### About this task:
Only lines containing "elmotor" belong in the answer, each copied from the entries below.

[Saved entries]

-----

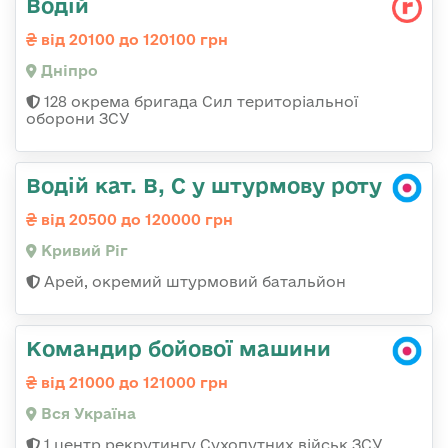
Водій
від 20100 до 120100 грн
Дніпро
128 окрема бригада Сил територіальної
оборони ЗСУ
Водій кат. В, С у штурмову роту
від 20500 до 120000 грн
Кривий Ріг
Арей, окремий штурмовий батальйон
Командир бойової машини
від 21000 до 121000 грн
Вся Україна
1 центр рекрутингу Сухопутних військ ЗСУ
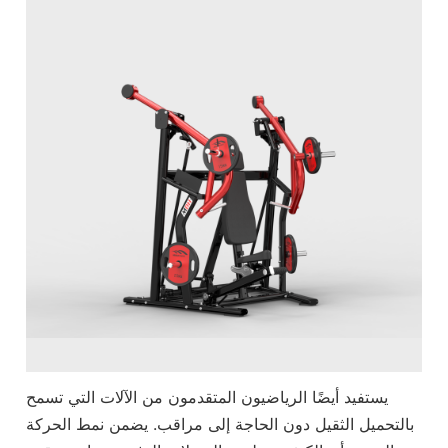
يستفيد أيضًا الرياضيون المتقدمون من الآلات التي تسمح
بالتحميل الثقيل دون الحاجة إلى مراقب. يضمن نمط الحركة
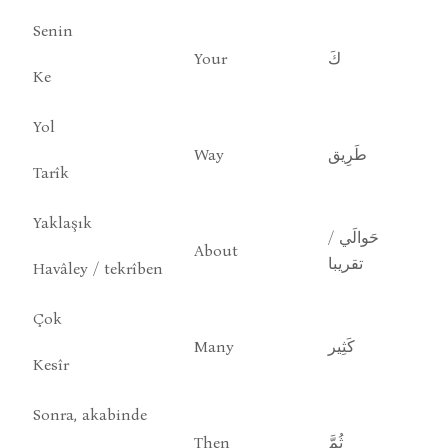
Senin
Your
كَ
Ke
Yol
Way
طَرِيق
Tarîk
Yaklaşık
حَوالَي /
About
تقريبا
Havâley / tekrîben
Çok
Many
كَثِير
Kesîr
Sonra, akabinde
Then
ثُمَّ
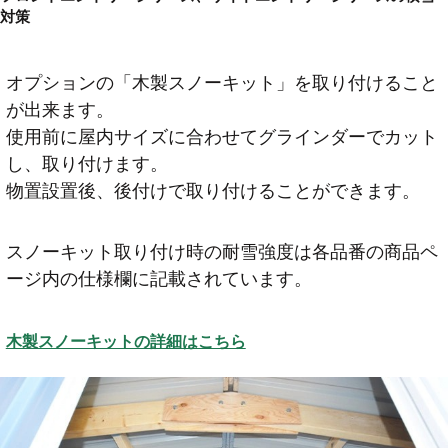
対策
オプションの「木製スノーキット」を取り付けること
が出来ます。
使用前に屋内サイズに合わせてグラインダーでカット
し、取り付けます。
物置設置後、後付けで取り付けることができます。
スノーキット取り付け時の耐雪強度は各品番の商品ペ
ージ内の仕様欄に記載されています。
木製スノーキットの詳細はこちら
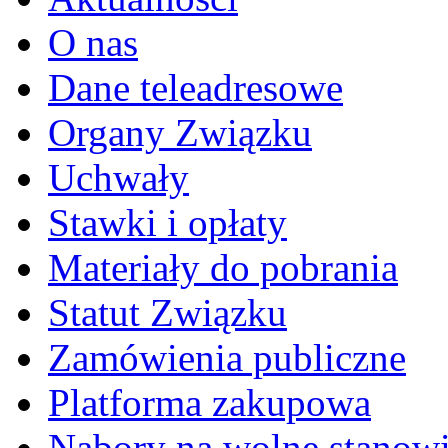
O nas
Dane teleadresowe
Organy Związku
Uchwały
Stawki i opłaty
Materiały do pobrania
Statut Związku
Zamówienia publiczne
Platforma zakupowa
Nabory na wolne stanow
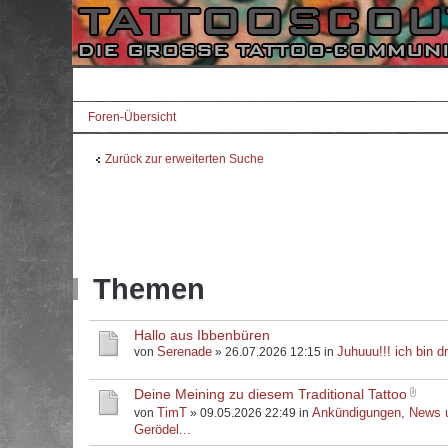
Foren-Übersicht
Zurück zur erweiterten Suche
Themen
Hallo aus Ibbenbüren
Serenade
Juhuuu!!! ich bin dr
von
» 26.07.2026 12:15 in
Deine Meining zu diesem Traditional Tattoo
TimT
Ankündigungen, News 
von
» 09.05.2026 22:49 in
Gerödel...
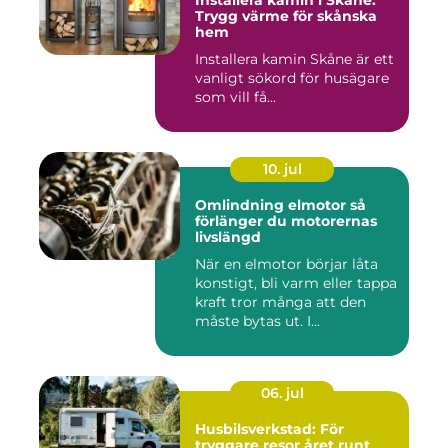
Trygg värme för skånska
hem
Installera kamin Skåne är ett
vanligt sökord för husägare
som vill få...
10. jul
Omlindning elmotor så
förlänger du motorernas
livslängd
När en elmotor börjar låta
konstigt, bli varm eller tappa
kraft tror många att den
måste bytas ut. I...
06. jul
Husbilsverkstad: För
tryggare resor året runt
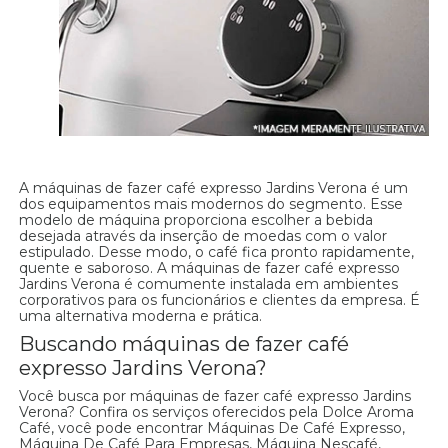
A máquinas de fazer café expresso Jardins Verona é um
dos equipamentos mais modernos do segmento. Esse
modelo de máquina proporciona escolher a bebida
desejada através da inserção de moedas com o valor
estipulado. Desse modo, o café fica pronto rapidamente,
quente e saboroso. A máquinas de fazer café expresso
Jardins Verona é comumente instalada em ambientes
corporativos para os funcionários e clientes da empresa. É
uma alternativa moderna e prática.
Buscando máquinas de fazer café
expresso Jardins Verona?
Você busca por máquinas de fazer café expresso Jardins
Verona? Confira os serviços oferecidos pela Dolce Aroma
Café, você pode encontrar Máquinas De Café Expresso,
Máquina De Café Para Empresas, Máquina Nescafé,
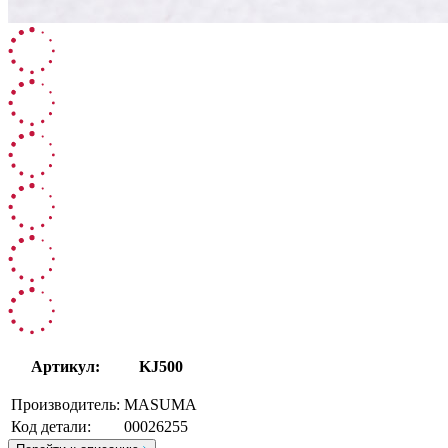
Артикул:
KJ500
Производитель:
MASUMA
Код детали:
00026255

-----

### Result of the task:
Omlindning elmotor så
När en elmotor börjar låta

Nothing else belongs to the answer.